Client: Greater London Authority
The second phase of the Mayor of London’s Mentoring Programme (MMP) launched in October 2012, offering grant funding to enable local delivery partners (LDPs) to provide volunteer mentors to 1000 disadvantaged young black boys across 7 London boroughs who have been identified as underachieving and being at risk of possible exclusion. As the grant programme manager, Rocket Science helped the Greater London Authority (GLA) to promote the Mayor’s Mentoring Fund, assess applications, select and monitor 10 delivery organisations. The LDPs were funded to recruit, vet and train mentors, match them with a mentee, and then support each mentoring relationship for a period of up to 12 months. A range of different types of delivery partner was intentionally selected to run the programme – some school-based, others centred on youth centres.
Using sport to support mentoring
Two of the projects exploited their capacity to use sport as a hook to engage disaffected young boys, and of the close link between mentoring and coaching in the development of young people.
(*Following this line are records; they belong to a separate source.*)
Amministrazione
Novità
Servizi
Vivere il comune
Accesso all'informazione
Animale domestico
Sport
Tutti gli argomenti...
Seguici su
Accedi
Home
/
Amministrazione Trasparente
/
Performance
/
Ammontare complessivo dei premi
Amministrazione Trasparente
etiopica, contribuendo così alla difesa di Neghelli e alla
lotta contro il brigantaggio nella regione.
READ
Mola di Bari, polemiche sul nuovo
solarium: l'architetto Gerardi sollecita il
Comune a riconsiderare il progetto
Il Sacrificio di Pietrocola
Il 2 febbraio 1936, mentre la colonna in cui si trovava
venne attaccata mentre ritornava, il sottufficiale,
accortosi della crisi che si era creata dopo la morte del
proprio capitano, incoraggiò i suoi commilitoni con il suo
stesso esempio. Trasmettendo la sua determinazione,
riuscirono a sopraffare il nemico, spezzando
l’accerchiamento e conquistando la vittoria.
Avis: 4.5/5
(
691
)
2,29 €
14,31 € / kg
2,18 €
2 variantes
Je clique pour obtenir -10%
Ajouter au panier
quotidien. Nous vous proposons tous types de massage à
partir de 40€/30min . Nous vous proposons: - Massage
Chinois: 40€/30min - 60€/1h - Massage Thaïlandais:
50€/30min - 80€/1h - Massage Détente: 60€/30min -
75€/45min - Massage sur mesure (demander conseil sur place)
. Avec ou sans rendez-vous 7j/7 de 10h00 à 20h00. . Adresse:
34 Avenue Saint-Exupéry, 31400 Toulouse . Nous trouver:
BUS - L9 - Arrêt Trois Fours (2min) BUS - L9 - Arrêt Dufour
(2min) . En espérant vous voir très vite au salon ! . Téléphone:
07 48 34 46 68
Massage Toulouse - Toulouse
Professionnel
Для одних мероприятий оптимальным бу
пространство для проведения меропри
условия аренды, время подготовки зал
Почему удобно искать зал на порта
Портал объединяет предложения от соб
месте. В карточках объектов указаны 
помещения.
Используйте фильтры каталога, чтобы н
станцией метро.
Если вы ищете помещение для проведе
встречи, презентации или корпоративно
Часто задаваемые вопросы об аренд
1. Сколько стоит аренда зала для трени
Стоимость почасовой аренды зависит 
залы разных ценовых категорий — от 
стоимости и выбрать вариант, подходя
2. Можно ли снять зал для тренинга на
Tottenham Hotspur Foundation brought a strong focus on football, but also other team-based sports, which it uses to reach out to young people across North London. Connie Henry’s Track Academy, set up and run by the former GB Athlete, uses the disciplines of track-and-field athletics as the way of engaging and working with disadvantaged young people in Brent. Early evaluations of the MMP suggest that these sports-based elements of these two projects were an important feature of engaging young black boys and brokering mentoring relationships with appropriate volunteer role-models, and helping to sustain the mentoring relationships for up to a year.